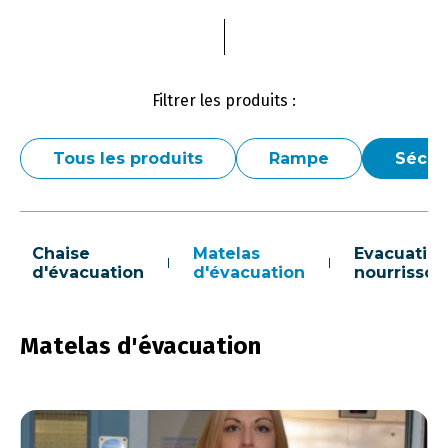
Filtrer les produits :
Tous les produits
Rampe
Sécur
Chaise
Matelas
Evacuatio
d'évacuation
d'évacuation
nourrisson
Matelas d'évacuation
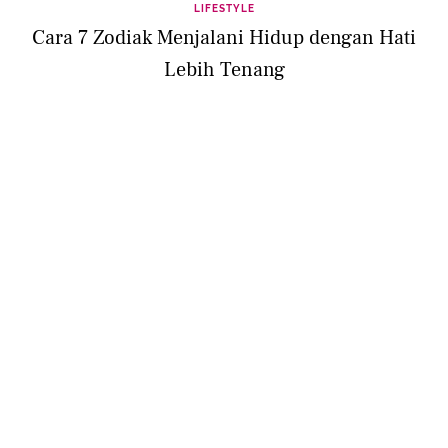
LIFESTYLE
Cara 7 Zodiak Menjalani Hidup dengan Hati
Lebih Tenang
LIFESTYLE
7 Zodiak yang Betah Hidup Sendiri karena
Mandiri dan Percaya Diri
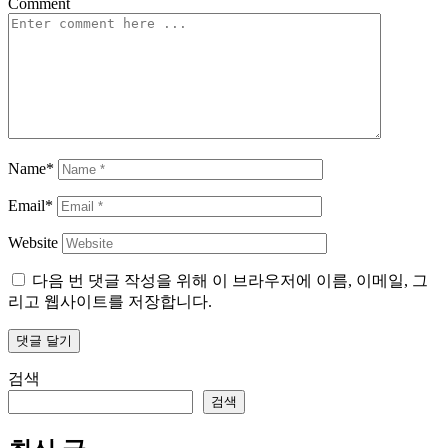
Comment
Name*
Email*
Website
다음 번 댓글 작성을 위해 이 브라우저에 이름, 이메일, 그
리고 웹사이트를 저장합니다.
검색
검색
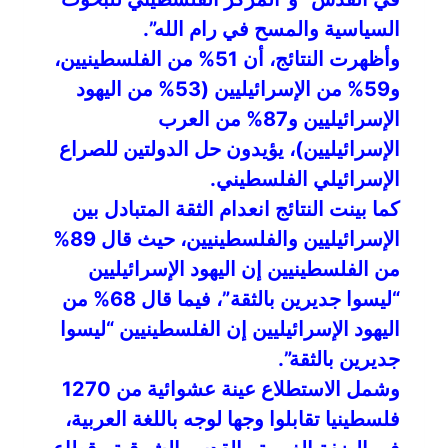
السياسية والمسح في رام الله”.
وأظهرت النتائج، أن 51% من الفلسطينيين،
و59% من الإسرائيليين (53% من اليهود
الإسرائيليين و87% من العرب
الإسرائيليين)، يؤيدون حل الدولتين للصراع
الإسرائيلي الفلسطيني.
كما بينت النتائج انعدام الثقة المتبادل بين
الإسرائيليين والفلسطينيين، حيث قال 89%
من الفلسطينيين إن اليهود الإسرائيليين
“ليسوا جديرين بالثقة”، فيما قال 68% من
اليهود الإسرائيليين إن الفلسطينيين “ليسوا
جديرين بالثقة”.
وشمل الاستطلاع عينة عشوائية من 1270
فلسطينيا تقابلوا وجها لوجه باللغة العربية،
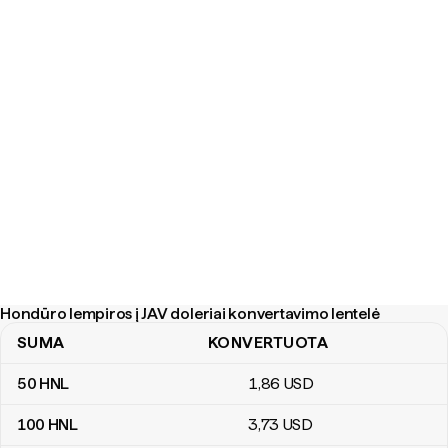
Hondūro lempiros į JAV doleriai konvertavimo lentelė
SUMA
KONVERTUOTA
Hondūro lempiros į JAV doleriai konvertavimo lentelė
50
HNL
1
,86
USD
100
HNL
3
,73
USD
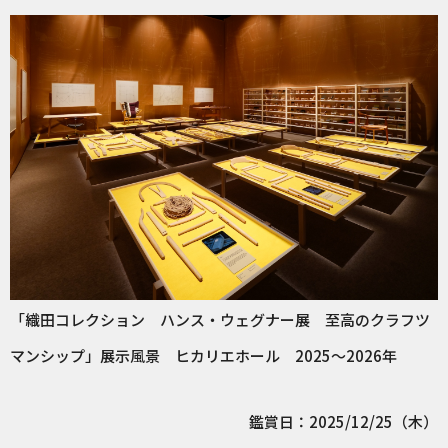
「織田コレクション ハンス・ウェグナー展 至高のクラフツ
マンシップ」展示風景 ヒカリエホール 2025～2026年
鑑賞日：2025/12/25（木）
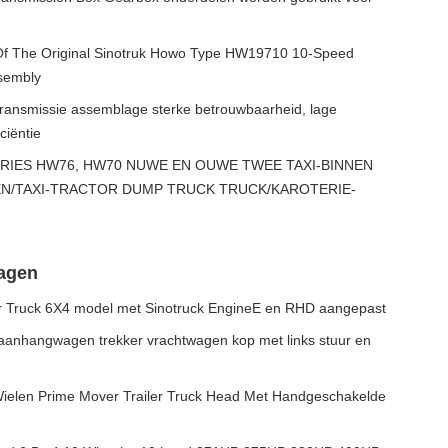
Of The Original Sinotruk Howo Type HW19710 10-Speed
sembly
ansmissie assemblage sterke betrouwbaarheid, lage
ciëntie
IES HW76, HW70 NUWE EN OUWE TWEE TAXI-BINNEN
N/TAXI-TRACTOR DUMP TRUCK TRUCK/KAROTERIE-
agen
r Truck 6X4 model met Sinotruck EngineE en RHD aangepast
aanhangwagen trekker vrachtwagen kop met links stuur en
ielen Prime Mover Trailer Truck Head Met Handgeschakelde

• **EXERCISE PROMPT**
Set the listing down verbatim, excluding pictures.

• **EXERCISE ANSWER**
Filtrer les produits :
Tous les produits
Rampe
Sécur
Chaise
Matelas
Evacuatio
d'évacuation
d'évacuation
nourrisson
Matelas d'évacuation
LIFESTYLE
Cara 7 Zodiak Menjalani Hidup dengan Hati
Lebih Tenang
LIFESTYLE
7 Zodiak yang Betah Hidup Sendiri karena
Mandiri dan Percaya Diri
Comment
Name*
Email*
Website
다음 번 댓글 작성을 위해 이 브라우저에 이름, 이메일, 그
리고 웹사이트를 저장합니다.
검색
검색
السياسية والمسح في رام الله”.
وأظهرت النتائج، أن 51% من الفلسطينيين،
و59% من الإسرائيليين (53% من اليهود
الإسرائيليين و87% من العرب
الإسرائيليين)، يؤيدون حل الدولتين للصراع
الإسرائيلي الفلسطيني.
كما بينت النتائج انعدام الثقة المتبادل بين
الإسرائيليين والفلسطينيين، حيث قال 89%
من الفلسطينيين إن اليهود الإسرائيليين
“ليسوا جديرين بالثقة”، فيما قال 68% من
اليهود الإسرائيليين إن الفلسطينيين “ليسوا
جديرين بالثقة”.
وشمل الاستطلاع عينة عشوائية من 1270
فلسطينيا تقابلوا وجها لوجه باللغة العربية،
Hondūro lempiros į JAV doleriai konvertavimo lentelė
SUMA
KONVERTUOTA
Hondūro lempiros į JAV doleriai konvertavimo lentelė
50
HNL
1
,86
USD
100
HNL
3
,73
USD
「織田コレクション ハンス・ウェグナー展 至高のクラフツ
マンシップ」展示風景 ヒカリエホール 2025～2026年
鑑賞日：2025/12/25（木）
Of The Original Sinotruk Howo Type HW19710 10-Speed
sembly
ansmissie assemblage sterke betrouwbaarheid, lage
ciëntie
IES HW76, HW70 NUWE EN OUWE TWEE TAXI-BINNEN
N/TAXI-TRACTOR DUMP TRUCK TRUCK/KAROTERIE-
agen
r Truck 6X4 model met Sinotruck EngineE en RHD aangepast
aanhangwagen trekker vrachtwagen kop met links stuur en
ielen Prime Mover Trailer Truck Head Met Handgeschakelde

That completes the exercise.